Stored data entries:
%%

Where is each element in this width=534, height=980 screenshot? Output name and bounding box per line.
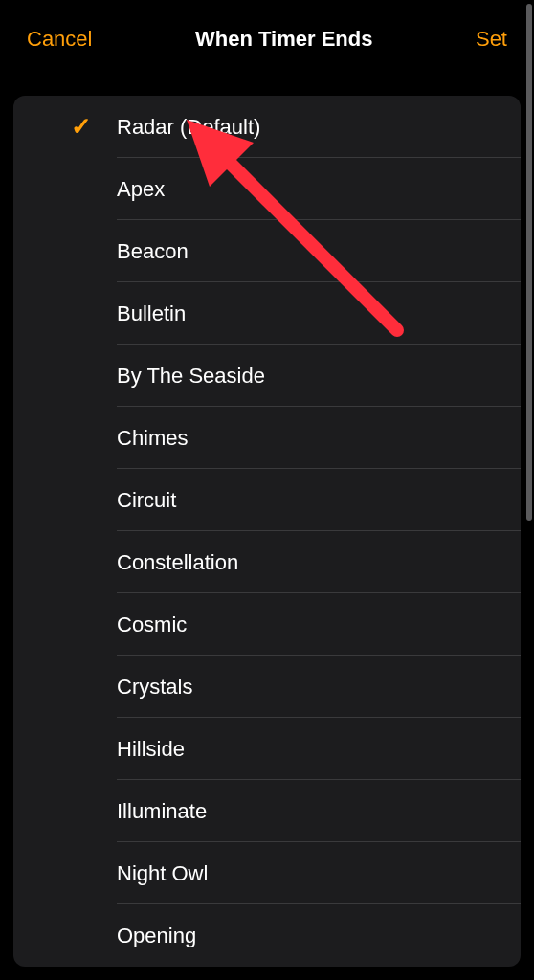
sound-item-radar[interactable]: ✓ Radar (Default)	[13, 96, 521, 158]
sound-list: ✓ Radar (Default) Apex Beacon Bulletin B…	[13, 96, 521, 967]
sound-item-label: Circuit	[63, 488, 176, 513]
sound-item-label: Illuminate	[63, 799, 207, 824]
sound-item-label: Chimes	[63, 426, 189, 451]
sound-item-illuminate[interactable]: Illuminate	[13, 780, 521, 842]
sound-item-label: Constellation	[63, 550, 238, 575]
sound-item-label: Beacon	[63, 239, 189, 264]
sound-item-nightowl[interactable]: Night Owl	[13, 842, 521, 904]
sound-item-label: Radar (Default)	[63, 115, 260, 140]
set-button[interactable]: Set	[476, 27, 507, 52]
header: Cancel When Timer Ends Set	[0, 0, 534, 69]
sound-item-constellation[interactable]: Constellation	[13, 531, 521, 593]
sound-item-seaside[interactable]: By The Seaside	[13, 345, 521, 407]
sound-item-apex[interactable]: Apex	[13, 158, 521, 220]
sound-item-circuit[interactable]: Circuit	[13, 469, 521, 531]
sound-item-label: Cosmic	[63, 612, 187, 637]
sound-item-opening[interactable]: Opening	[13, 904, 521, 967]
sound-item-bulletin[interactable]: Bulletin	[13, 282, 521, 345]
scrollbar-track	[526, 0, 532, 980]
sound-item-hillside[interactable]: Hillside	[13, 718, 521, 780]
sound-item-label: Apex	[63, 177, 165, 202]
sound-item-beacon[interactable]: Beacon	[13, 220, 521, 282]
sound-item-cosmic[interactable]: Cosmic	[13, 593, 521, 656]
sound-item-label: Crystals	[63, 675, 192, 700]
sound-item-label: Opening	[63, 924, 196, 948]
checkmark-icon: ✓	[71, 112, 92, 142]
sound-item-chimes[interactable]: Chimes	[13, 407, 521, 469]
scrollbar-thumb[interactable]	[526, 4, 532, 521]
sound-item-label: Hillside	[63, 737, 185, 762]
sound-item-crystals[interactable]: Crystals	[13, 656, 521, 718]
sound-item-label: Bulletin	[63, 301, 186, 326]
cancel-button[interactable]: Cancel	[27, 27, 92, 52]
sound-item-label: By The Seaside	[63, 364, 265, 389]
page-title: When Timer Ends	[195, 27, 372, 52]
sound-item-label: Night Owl	[63, 861, 208, 886]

%%

Task instructions:
Your answer must be a single number: the count of lines above that contain the string "Bulletin".

Completed exercise:
3